> Problem to solve:
Search the data below, and report every line in which "free" occurs.

> Records shown:
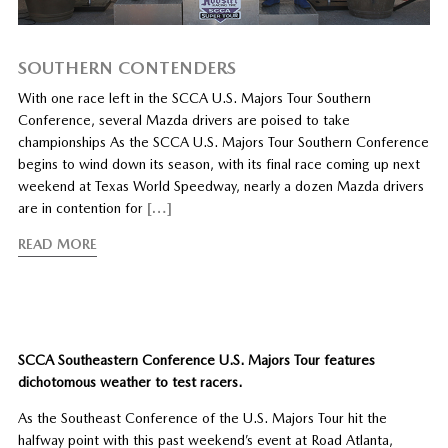
SOUTHERN CONTENDERS
With one race left in the SCCA U.S. Majors Tour Southern
Conference, several Mazda drivers are poised to take
championships As the SCCA U.S. Majors Tour Southern Conference
begins to wind down its season, with its final race coming up next
weekend at Texas World Speedway, nearly a dozen Mazda drivers
are in contention for
[…]
READ MORE
SCCA Southeastern Conference U.S. Majors Tour features
dichotomous weather to test racers.
As the Southeast Conference of the U.S. Majors Tour hit the
halfway point with this past weekend’s event at Road Atlanta,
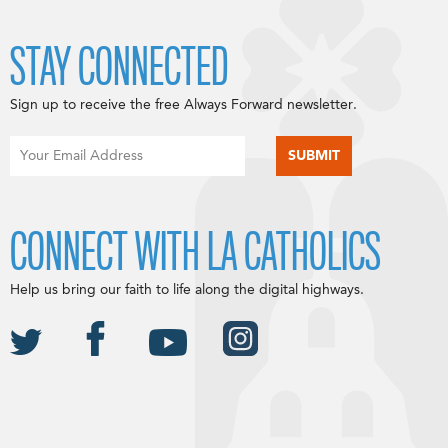
STAY CONNECTED
Sign up to receive the free Always Forward newsletter.
CONNECT WITH LA CATHOLICS
Help us bring our faith to life along the digital highways.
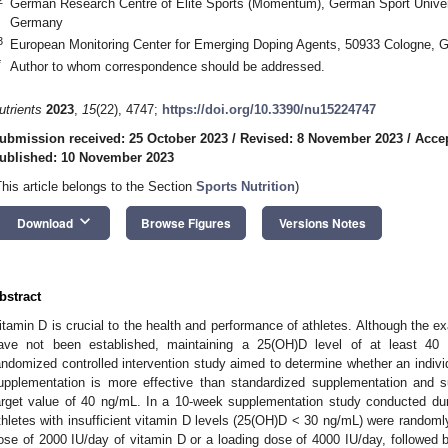
German Research Centre of Elite Sports (Momentum), German Sport Univer
Germany
3
European Monitoring Center for Emerging Doping Agents, 50933 Cologne, 
*
Author to whom correspondence should be addressed.
utrients
2023
,
15
(22), 4747;
https://doi.org/10.3390/nu15224747
ubmission received: 25 October 2023
/
Revised: 8 November 2023
/
Acce
ublished: 10 November 2023
This article belongs to the Section
Sports Nutrition
)
keyboard_arrow_down
Download
Browse Figures
Versions Notes
bstract
itamin D is crucial to the health and performance of athletes. Although the ex
ave not been established, maintaining a 25(OH)D level of at least 40 
andomized controlled intervention study aimed to determine whether an indivi
upplementation is more effective than standardized supplementation and s
arget value of 40 ng/mL. In a 10-week supplementation study conducted du
thletes with insufficient vitamin D levels (25(OH)D < 30 ng/mL) were randomly
ose of 2000 IU/day of vitamin D or a loading dose of 4000 IU/day, followed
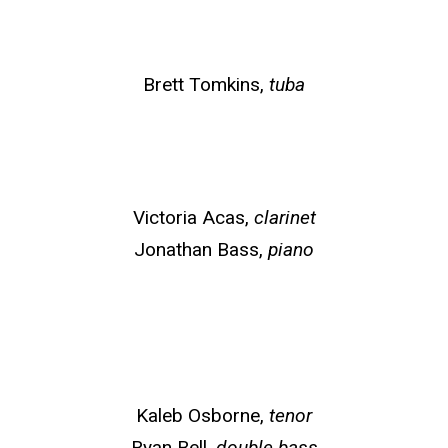
Brett Tomkins,
tuba
Victoria Acas,
clarinet
Jonathan Bass,
piano
Kaleb Osborne,
tenor
Ryan Bell,
double bass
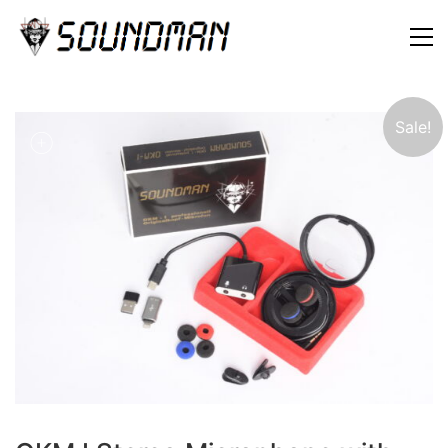
Sale!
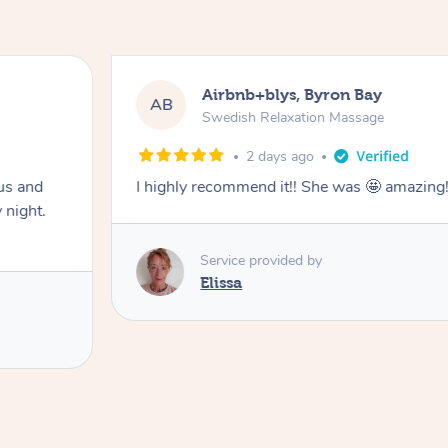
Airbnb+blys, Byron Bay
AB
Swedish Relaxation Massage
2 days ago
us and
I highly recommend it!! She was 🤩 amazin
 night.
Service provided by
Elissa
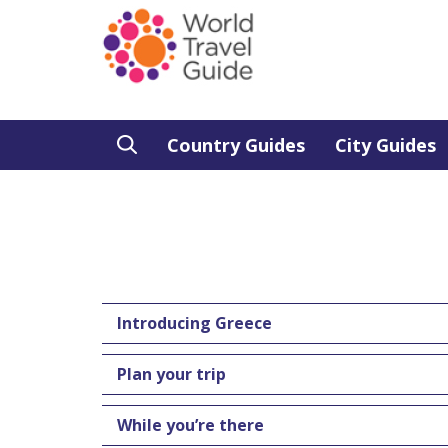
Country Guides
City Guides
Introducing Greece
Plan your trip
While you’re there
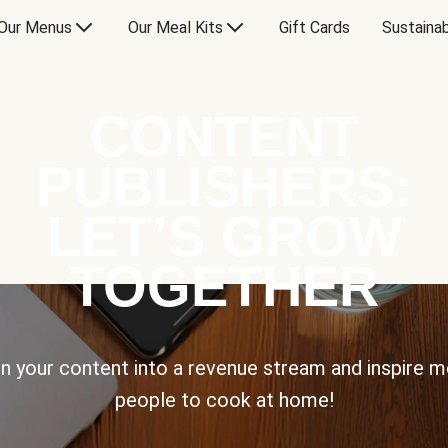
Our Menus
Our Meal Kits
Gift Cards
Sustainab
CONTENT
PUBLISHERS:
LET’S GROW
TOGETHER
n your content into a revenue stream and inspire 
people to cook at home!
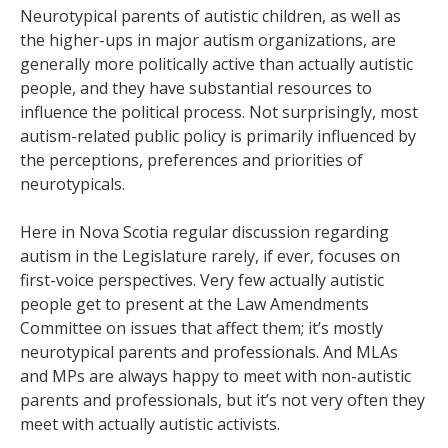
Neurotypical parents of autistic children, as well as
the higher-ups in major autism organizations, are
generally more politically active than actually autistic
people, and they have substantial resources to
influence the political process. Not surprisingly, most
autism-related public policy is primarily influenced by
the perceptions, preferences and priorities of
neurotypicals.
Here in Nova Scotia regular discussion regarding
autism in the Legislature rarely, if ever, focuses on
first-voice perspectives. Very few actually autistic
people get to present at the Law Amendments
Committee on issues that affect them; it’s mostly
neurotypical parents and professionals. And MLAs
and MPs are always happy to meet with non-autistic
parents and professionals, but it’s not very often they
meet with actually autistic activists.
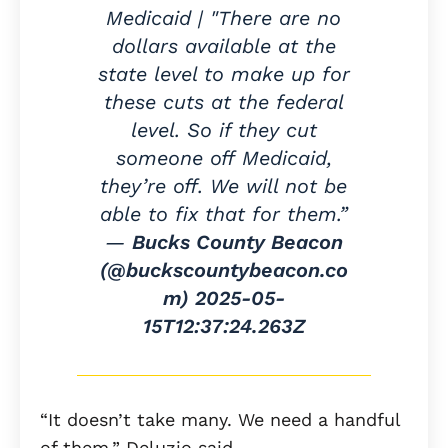
Medicaid | "There are no
dollars available at the
state level to make up for
these cuts at the federal
level. So if they cut
someone off Medicaid,
they’re off. We will not be
able to fix that for them.”
—
Bucks County Beacon
(@buckscountybeacon.co
m)
2025-05-
15T12:37:24.263Z
“It doesn’t take many. We need a handful
of them,” Deluzio said.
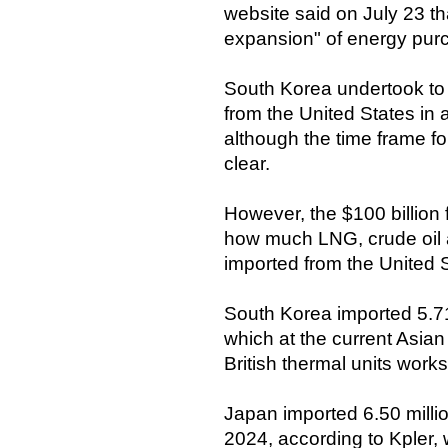
website said on July 23 t
expansion" of energy purc
South Korea undertook to 
from the United States in
although the time frame f
clear.
However, the $100 billion
how much LNG, crude oil a
imported from the United 
South Korea imported 5.71
which at the current Asian
British thermal units works 
Japan imported 6.50 millio
2024, according to Kpler,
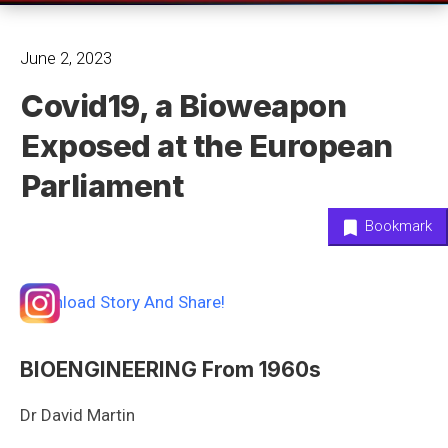
June 2, 2023
Covid19, a Bioweapon
Exposed at the European
Parliament
Bookmark
Download Story And Share!
BIOENGINEERING From 1960s
Dr David Martin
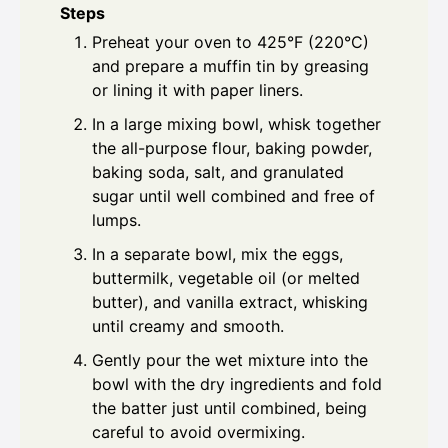
Steps
Preheat your oven to 425°F (220°C)
and prepare a muffin tin by greasing
or lining it with paper liners.
In a large mixing bowl, whisk together
the all-purpose flour, baking powder,
baking soda, salt, and granulated
sugar until well combined and free of
lumps.
In a separate bowl, mix the eggs,
buttermilk, vegetable oil (or melted
butter), and vanilla extract, whisking
until creamy and smooth.
Gently pour the wet mixture into the
bowl with the dry ingredients and fold
the batter just until combined, being
careful to avoid overmixing.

> Expected answer:
Sign up to receive the free Always Forward newsletter.
sugar until well combined and free of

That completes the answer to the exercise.